さて、ではいよいよ動作確認です。以下のようなコードを実行してみましょう。

using System;
using System.Collections.Generic;
using System.Data.SQLite;
using System.Linq;
using System.Text;
using System.Threading.Tasks;

namespace cstx64
{
    class Program
    {
        private static void ExecuteNonQuery(string sql, SQLiteConnection conn)
        {
            using (var command = new SQLiteCommand(sql, conn))
            {
                command.ExecuteNonQuery();
            }
        }

        private static void ExecuteScalar(string sql, SQLiteConnection conn)
        {
            using (var command = new SQLiteCommand(sql, conn))
            {
                command.ExecuteScalar();
            }
        }

        private static void LoadExtension(SQLiteConnection conn)
        {
            var modulePath = @"mod_spatialite";
            conn.EnableExtensions(true);
            conn.LoadExtension(modulePath);
        }

        public static void Main(string[] args)
        {
            string fileName = @".\test.db";
            if (System.IO.File.Exists(fileName))
            {
                System.IO.File.Delete(fileName);
            }

            using (var conn = new SQLiteConnection(string.Format("Data Source={0};Version=3", fileName)))
            {
                conn.Open();

                LoadExtension(conn);
                string sql = " CREATE TABLE IF NOT EXISTS t (id, name, point)";
                ExecuteNonQuery(sql, conn);

                sql = "INSERT INTO t VALUES(1, 'some', ST_GeomFromText('POINTZ(1.0 2.0 3.0)'))";
                ExecuteNonQuery(sql, conn);

                sql = "SELECT id, name, ST_AsText(point) AS pt FROM t";
                using (var command = new SQLiteCommand(sql, conn))
                {
                    using (var dr = command.ExecuteReader())
                    {
                        while (dr.Read())
                        {
                            int id = Convert.ToInt32(dr["id"].ToString());
                            string name = dr["name"].ToString();
                            string pt = dr["pt"].ToString(); ;
                            Console.WriteLine(String.Format("{0}, {1}, {2}", id, name, pt));
                        }
                    }
                }
                conn.Close();
            }
        }
    }
}


LoadExtensionメソッドで、SpatiaLiteの拡張モジュールをロードしています。
ロードする前にEnableExtensionsで拡張を有効化しなければならないので注意です。

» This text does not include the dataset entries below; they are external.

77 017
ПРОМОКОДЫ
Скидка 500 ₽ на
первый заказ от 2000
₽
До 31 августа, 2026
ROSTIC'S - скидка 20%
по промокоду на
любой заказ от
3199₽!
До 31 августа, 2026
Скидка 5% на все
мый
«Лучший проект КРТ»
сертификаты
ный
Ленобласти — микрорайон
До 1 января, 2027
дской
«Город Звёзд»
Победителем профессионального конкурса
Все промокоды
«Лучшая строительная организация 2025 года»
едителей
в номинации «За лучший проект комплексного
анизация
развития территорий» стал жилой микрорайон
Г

(さらにいうと、このEnableExtensionsLoadExtensionの操作は、SQLiteConnectionインスタンスごとに実行する必要があります。)

ロードが正しく行われると、その後のINSERT文、SELECT文にあるようなST_xxxの関数が利用できるようになります。
ここでは適当に座標が(1,2,3)の点をpointカラムに投入し、それが取れていることを確認しています。

1, some, POINT Z(1 2 3)

これで動作確認完了です。お疲れさまでした。